Insieme da dieci anni gli Oblivion hanno centinaia di date al loro attivo (sono più di 110 le repliche solo nella scorsa stagione), e  sono sempre richiestissimi da tutti i teatri italiani per la loro personalissima comicità che mixa la tradizione comica italiana e una preparazione tecnica vocale di indiscutibile qualità. In  “Othello, la H è muta” in cui gli Oblivion – ovvero Graziana Borciani, Davide Calabrese, Francesca Folloni, Lorenzo Scuda e Fabio Vagnarelli – demoliscono a colpi di grottesca ironia sia l’Othello di Shakespeare che l’Otello di Verdi in uno show in cui, oltre a cantare, recitano e si dirigono, con musiche tutte dal vivo e un soggetto unico. Al loro fianco sul palco, il maestro Denis Biancucci, sesta entità di questo delirio teatrale, che li accompagna al pianoforte e ingaggia con loro anche un esilarante match a colpi musicali. La consulenza registica è di un grande nome del teatro italiano: Giorgio Gallione.

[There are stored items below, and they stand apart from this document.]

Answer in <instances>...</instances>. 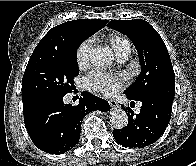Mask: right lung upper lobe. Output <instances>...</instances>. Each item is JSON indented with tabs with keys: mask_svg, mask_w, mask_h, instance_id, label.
<instances>
[{
	"mask_svg": "<svg viewBox=\"0 0 196 166\" xmlns=\"http://www.w3.org/2000/svg\"><path fill=\"white\" fill-rule=\"evenodd\" d=\"M108 20L78 19L60 24L48 31L41 39L39 47L64 48L68 46L74 37L85 40L95 32L106 26Z\"/></svg>",
	"mask_w": 196,
	"mask_h": 166,
	"instance_id": "obj_1",
	"label": "right lung upper lobe"
}]
</instances>
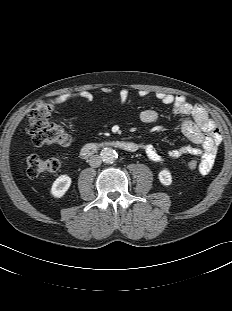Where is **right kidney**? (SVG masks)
<instances>
[{
    "mask_svg": "<svg viewBox=\"0 0 232 311\" xmlns=\"http://www.w3.org/2000/svg\"><path fill=\"white\" fill-rule=\"evenodd\" d=\"M71 185V178L68 175H60L52 184L51 194L61 198Z\"/></svg>",
    "mask_w": 232,
    "mask_h": 311,
    "instance_id": "1",
    "label": "right kidney"
}]
</instances>
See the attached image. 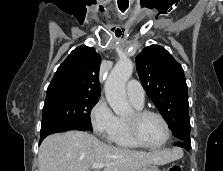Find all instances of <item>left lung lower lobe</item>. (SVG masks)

Le vicende di Otello, Desdemona, Cassio e Iago vengono rivisitate passando per Elio e le Storie Tese, Gianna Nannini, Lucio Battisti, Rettore, i classici Disney, l’Ave Maria (quella di Schubert ma non solo…), Little Tony, Pupo e molti altri. Nello stesso modo anche le arie di Verdi vengono riviste e mixate con il coro della Champions League, con Freddy Mercury, con l’Hully Gully, mentre i testi di Shakespeare vengono riscritti in stile Ligabue, Vasco Rossi, Dario Fo. (Biglietti da 13 a 25 euro – Info 0584 265757 – www.laversilianafestival.it)

“Othello, la H è muta” diventa uno spasso nel quale la parodia, genere teatrale del quale gli Oblivion sono maestri, non riguarda solo le vicende, ma si estende alle note di Verdi e alle parole di Boito e Shakespeare. Un esperimento ardito che i cinque artisti affrontano con totale naturalezza.

Varietà di linguaggi, “esercizi di stile” e tante citazioni pop per uno show che non mancherà di divertire e conquistare ogni tipo di pubblico teatrale, dal più esigente al più scanzonato.